Growth differentiation factor-9 stimulates progesterone synthesis in granulosa cells via a prostaglandin E2/EP2 receptor pathway.

Abstract

Growth differentiation factor-9 (GDF-9), an oocyte-secreted member of the transforming growth factor beta superfamily, progesterone receptor, cyclooxygenase 2 (Cox2; Ptgs2), and the EP2 prostaglandin E(2) (PGE(2)) receptor (EP2; Ptgerep2) are required for fertility in female but not male mice.
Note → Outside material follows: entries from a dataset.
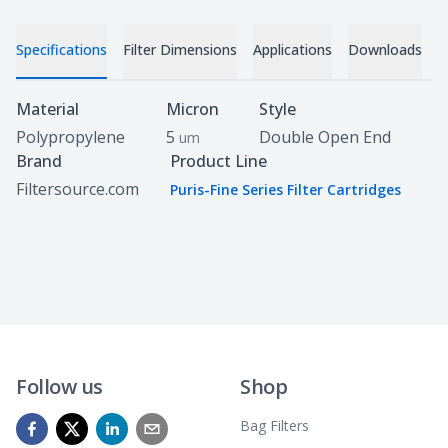
Specifications
Filter Dimensions
Applications
Downloads
C
Specifications
Material
Micron
Style
Polypropylene
5
Double Open End
um
Brand
Product Line
Filtersource.com
Puris-Fine Series Filter Cartridges
Follow us
Shop
Bag Filters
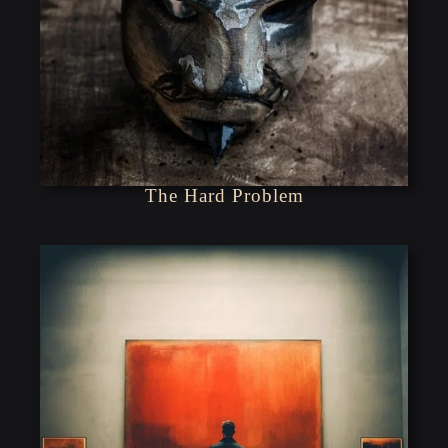
The Hard Problem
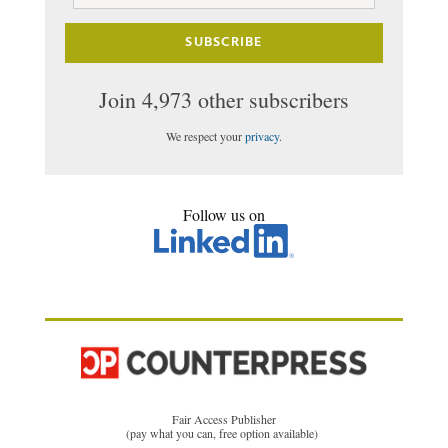
Address
SUBSCRIBE
Join 4,973 other subscribers
We respect your
privacy
.
Follow us on
Fair Access Publisher
(pay what you can, free option available)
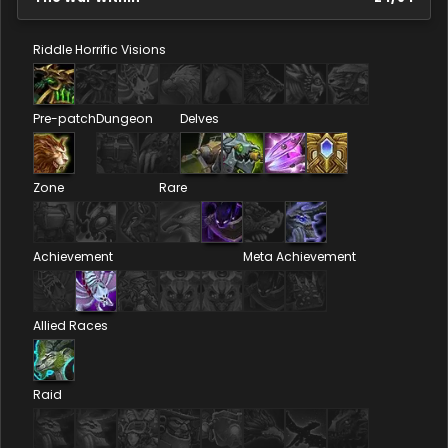
Riddle
Horrific Visions
Pre-patch
Dungeon
Delves
Zone
Rare
Achievement
Meta Achievement
Allied Races
Raid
To define the interrelationship of these factors, we used a preovulatory granulosa cell culture system in which we added recombinant GDF-9, prostaglandins, prostaglandin receptor agonists, or cyclooxygenase inhibitors. GDF-9 stimulated Cox2 mRNA within 2 h, and PGE(2) within 6 h; however, progesterone was not increased until 12 h after addition of GDF-9. This suggested that Cox2 is a direct downstream target of GDF-9 but that progesterone synthesis required an intermediate. To determine whether prostaglandin synthesis was required for progesterone production, we analyzed the effects of PGE(2) and cyclooxygenase inhibitors on this process. PGE(2) can stimulate progesterone synthesis by itself, although less effectively than GDF-9 (3-fold vs. 6-fold increase over 24 h, respectively). Furthermore, indomethacin or NS-398, inhibitors of Cox2, block basal and GDF-9-stimulated progesterone synthesis. However, addition of PGE(2) to cultures containing both GDF-9 and NS-398 overrides the NS-398 block in progesterone synthesis. To further define the PGE(2)-dependent pathway, we show that butaprost, a specific EP2 agonist, stimulates progesterone synthesis and overrides the NS-398 block. In addition, GDF-9 stimulates EP2 mRNA synthesis by a prostaglandin- and progesterone-independent pathway. Thus, GDF-9 induces an EP2 signal transduction pathway which appears to be required for progesterone synthesis in cumulus granulosa cells. These studies further demonstrate the importance of oocyte-somatic cell interactions in female reproduction.